I don’t think the guys in this film are heroes, or protagonists, or whatever you want to call them. While Purity is certainly the Queen Bee of her school, and she does egg the boys on, I hardly think she deserves to be the target of their constant scheming, not does her “comeuppance” at the end of the film (where she’s stripped in front of the whole school) feel at all justified or warranted. The film needed to actually make its boys less creepy, more put-upon, if it wanted to sell them on a quest for revenge. And even then, everything else about this film would need to be rewritten to make it work for modern audiences. What happens in this film is awful, start to finish.

And yet, I can say with certainty that hardly anyone back in 1983 would have batted an eye at the scenarios depicted in the film. Reviewers considered the film sloppy, mild entertainment. Hell, Roger Ebert called Screwballs “a good-hearted, fairly harmless little movie” when he gave it a thumbs up review. Others likened it to a poor version of Porky’s (another questionable film we’re going to have to really have a conversation about at some point) but the criticism seemed to focus on the quality of the production and not, as it should have, the message it was sending to its audience.

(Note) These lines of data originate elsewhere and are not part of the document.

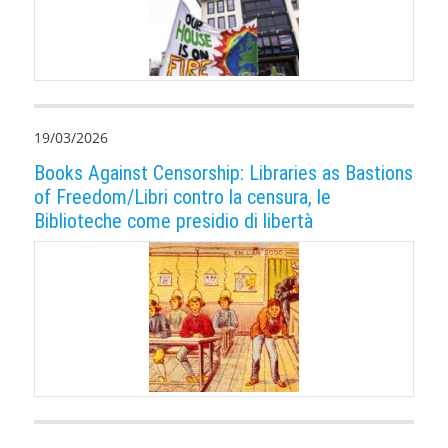
19/03/2026
Books Against Censorship: Libraries as Bastions
of Freedom/Libri contro la censura, le
Biblioteche come presidio di libertà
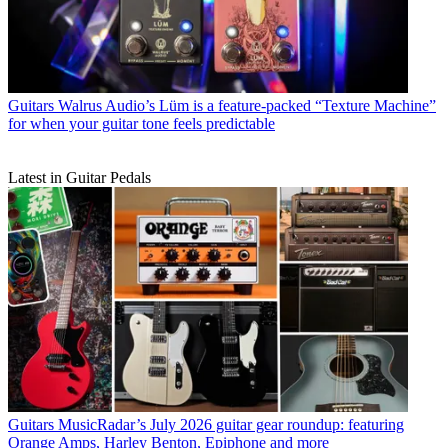
Guitars
Walrus Audio’s Lüm is a feature-packed “Texture Machine”
for when your guitar tone feels predictable
Latest in Guitar Pedals
Guitars
MusicRadar’s July 2026 guitar gear roundup: featuring
Orange Amps, Harley Benton, Epiphone and more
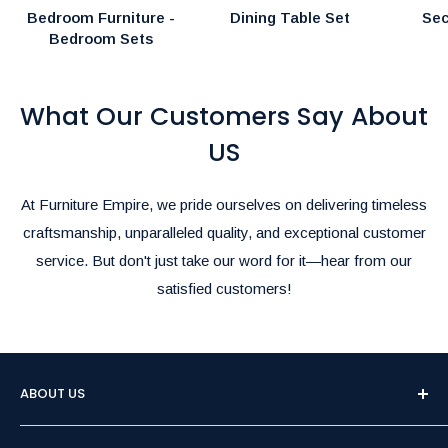
Bedroom Furniture -
Dining Table Set
Sec
Bedroom Sets
What Our Customers Say About
US
At Furniture Empire, we pride ourselves on delivering timeless
craftsmanship, unparalleled quality, and exceptional customer
service. But don't just take our word for it—hear from our
satisfied customers!
ABOUT US
Welcome to Furniture Empire, Brampton's premier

Screwballs is not okay. This is a creepy movie that, in the decades since it came out, has aged so poorly as to be unwatchable. It was successful enough when it came out (making $2 Mil on a $800k budget, which wasn’t anywhere near as much as Porky’s but was still big money for a Corman production) that two further films in the series were produced. If we’re lucky, we’ll never have to address those films and we can all pretend they don’t exist. Something tells me the questionable behavior here will only get worse and worse as the films go on.